Can you describe the style of art you work in?
I’m a multidisciplinary artist working in acrylics and screen printing. In my classes I focused on ways of expressing the tradition I grew up with in my grandfather and grandmother’s house. I’ve looked at ways of expressing my memory and ways of communicating my cultural experience as a child. Painting is one of my favourite mediums – it’s flexible, and it’s one of the first mediums I worked with.
Can you describe one piece of art you’re particularly proud of?
The drum that I painted is my proudest. The drum is painted with a design that is similar to one that my grandfather’s drum had been decorated with. It’s part of my memories of him – a recreated memory of my grandfather. It took a while to decide what I was going to paint on it, but once I figured that out, it came together in a beautiful way. I was speaking with Briar Craig one day, talking about stories, when I happen to mention that my grandfather always had a drum. That’s how my journey started, and I call it a journey because of the time that I travelled in my memories to bring this piece together. I painted the words “my grandfather always had a drum” in the Tlingit language – “ax leelk’w we gaawu du jee wu neech”. The phrase refers to my grandfather, George Dawson. He was a keeper of traditions, and hereditary Chief of the Ta’an Dunn First Nation of Lake Lebarge. The title in English, the Tlingit writing circumnavigating the drum’s base, and the drum itself, create a triple echo – concentric ripples. Extrapolated from memory, the creation of the drum is the bond with my grandfather, a pact rekindled in physical form, an instrument for the expression of tradition.
What are some of the themes that you use your art to explore?
Growing up without speaking your mother tongue is very difficult, especially when you also grew up listening to your grandparents speaking the language you should also be speaking.
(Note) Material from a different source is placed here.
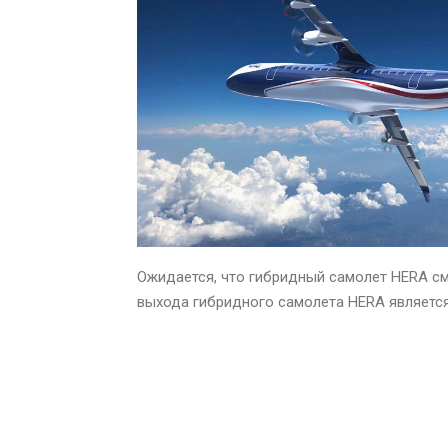
Ожидается, что гибридный самолет HERA см
выхода гибридного самолета HERA является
This is one theme I have been working with – that my identity has been very confusing, as I feel First Nations, but I don’t speak my language, so this makes it hard to identify at times. On the other hand, I identify with my culture by painting my memories.
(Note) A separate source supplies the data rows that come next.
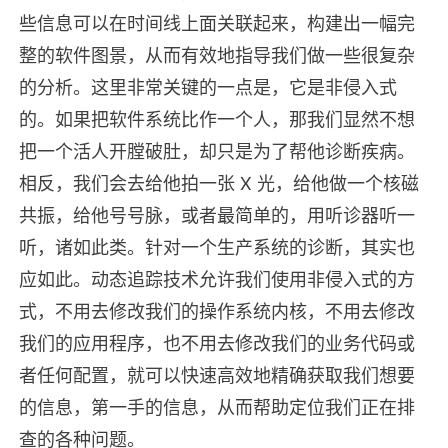
些信息可以在时间线上面关联起来，构建出一幅完
整的软件图景，从而有效地指导我们做一些很复杂
的分析。这里非常关键的一点是，它是非侵入式
的。如果把软件系统比作一个人，那我们显然不想
把一个活人开膛破肚，却只是为了帮他诊断疾病。
相反，我们会去给他拍一张 X 光，给他做一个核磁
共振，给他号号脉，或者最简单的，用听诊器听一
听，诸如此类。针对一个生产系统的诊断，其实也
应如此。动态追踪技术允许我们使用非侵入式的方
式，不用去修改我们的操作系统内核，不用去修改
我们的应用程序，也不用去修改我们的业务代码或
者任何配置，就可以快速高效地精确获取我们想要
的信息，第一手的信息，从而帮助定位我们正在排
查的各种问题。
Did you have a career in mind when you chose the Visual Arts program?
When I joined the Visual Arts program, I knew I wanted to be a full-time artist, and work towards cultural knowledge and sharing of knowledge. My plan now is to go back to my community and work with my First Nations in the revitalization of our arts and culture. I will join my fellow Tlingit artists, and work alongside them, as their protégé. This is my personal observation in the community – that we all need to experience culture, and we all need to feel and express ourselves through art.
What would you say to prospective students who are considering the Visual Arts program at UBC Okanagan?
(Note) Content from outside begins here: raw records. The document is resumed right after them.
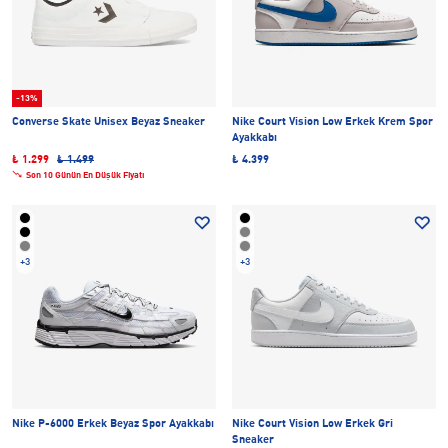
-13%
Converse Skate Unisex Beyaz Sneaker
Nike Court Vision Low Erkek Krem Spor
Ayakkabı
₺ 1.299
₺ 1.499
₺ 4.399
Son 10 Günün En Düşük Fiyatı
+3
+3
Nike P-6000 Erkek Beyaz Spor Ayakkabı
Nike Court Vision Low Erkek Gri
Sneaker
I would say that the size of the campus had been a benefit to my studies. I enjoyed the convenience of the class sizes and the professors’ willingness to give you their time to discuss the courses and directions. The professors were available to students and very supportive. Extended time to discuss course work was paramount – that’s just one of the positives of having a small campus.
In your opinion, what makes the Visual Arts program unique?
The one thing that really helped in my journey was the fact that the Faculty of Creative and Critical Studies had a very supportive staff. The professors were supportive, helpful and available when I needed assistance on problem solving. This was very valuable, as I had a rough beginning to my university career and needed the support. At a small campus, you can quickly create a community for yourself.